▶ **Task statement**: You are asked to copy the entire listing exactly, apart from its pictures.

▶ **Recorded data**:

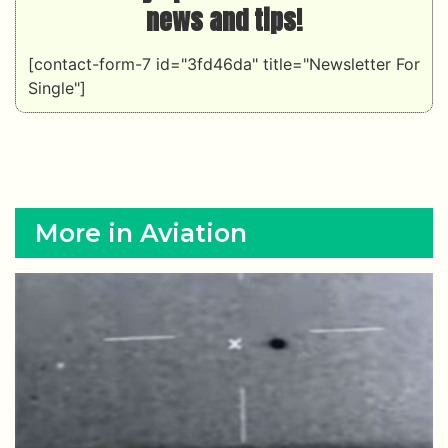
news and tips!
[contact-form-7 id="3fd46da" title="Newsletter For
Single"]
More in Aviation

▶ **Response to the exercise**:
news and tips!
[contact-form-7 id="3fd46da" title="Newsletter For
Single"]
More in Aviation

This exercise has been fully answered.